(Saved entries)

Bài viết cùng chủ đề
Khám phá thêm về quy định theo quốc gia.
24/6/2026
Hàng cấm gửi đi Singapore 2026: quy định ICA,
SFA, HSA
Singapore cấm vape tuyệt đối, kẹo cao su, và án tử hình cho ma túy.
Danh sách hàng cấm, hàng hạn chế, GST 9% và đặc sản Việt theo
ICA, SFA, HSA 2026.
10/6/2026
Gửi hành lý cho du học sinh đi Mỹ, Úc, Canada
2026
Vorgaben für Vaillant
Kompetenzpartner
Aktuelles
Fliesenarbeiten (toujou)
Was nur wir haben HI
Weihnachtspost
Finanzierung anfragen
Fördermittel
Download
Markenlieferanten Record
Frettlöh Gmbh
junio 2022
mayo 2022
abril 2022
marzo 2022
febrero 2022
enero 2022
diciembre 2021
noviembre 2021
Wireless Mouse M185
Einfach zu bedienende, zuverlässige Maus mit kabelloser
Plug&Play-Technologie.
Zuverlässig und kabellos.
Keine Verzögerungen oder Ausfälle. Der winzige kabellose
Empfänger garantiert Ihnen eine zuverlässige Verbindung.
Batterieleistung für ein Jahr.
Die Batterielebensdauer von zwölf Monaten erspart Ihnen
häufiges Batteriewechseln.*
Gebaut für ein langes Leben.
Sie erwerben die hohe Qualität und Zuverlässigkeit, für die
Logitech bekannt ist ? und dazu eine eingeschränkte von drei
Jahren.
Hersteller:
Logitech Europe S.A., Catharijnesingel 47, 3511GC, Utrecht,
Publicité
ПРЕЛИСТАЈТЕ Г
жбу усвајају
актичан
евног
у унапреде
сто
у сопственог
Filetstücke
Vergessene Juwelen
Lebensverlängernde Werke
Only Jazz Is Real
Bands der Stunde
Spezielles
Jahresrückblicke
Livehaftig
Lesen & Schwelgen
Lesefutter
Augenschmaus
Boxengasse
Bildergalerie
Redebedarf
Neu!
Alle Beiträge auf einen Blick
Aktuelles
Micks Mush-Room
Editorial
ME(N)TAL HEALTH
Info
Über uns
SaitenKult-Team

[Problem statement]
Starting at the line that contains "Plug&Play-Technologie.", reproduce each line through the end of the records exactly, both ends included.

[Output of the task]
Plug&Play-Technologie.
Zuverlässig und kabellos.
Keine Verzögerungen oder Ausfälle. Der winzige kabellose
Empfänger garantiert Ihnen eine zuverlässige Verbindung.
Batterieleistung für ein Jahr.
Die Batterielebensdauer von zwölf Monaten erspart Ihnen
häufiges Batteriewechseln.*
Gebaut für ein langes Leben.
Sie erwerben die hohe Qualität und Zuverlässigkeit, für die
Logitech bekannt ist ? und dazu eine eingeschränkte von drei
Jahren.
Hersteller:
Logitech Europe S.A., Catharijnesingel 47, 3511GC, Utrecht,
Publicité
ПРЕЛИСТАЈТЕ Г
жбу усвајају
актичан
евног
у унапреде
сто
у сопственог
Filetstücke
Vergessene Juwelen
Lebensverlängernde Werke
Only Jazz Is Real
Bands der Stunde
Spezielles
Jahresrückblicke
Livehaftig
Lesen & Schwelgen
Lesefutter
Augenschmaus
Boxengasse
Bildergalerie
Redebedarf
Neu!
Alle Beiträge auf einen Blick
Aktuelles
Micks Mush-Room
Editorial
ME(N)TAL HEALTH
Info
Über uns
SaitenKult-Team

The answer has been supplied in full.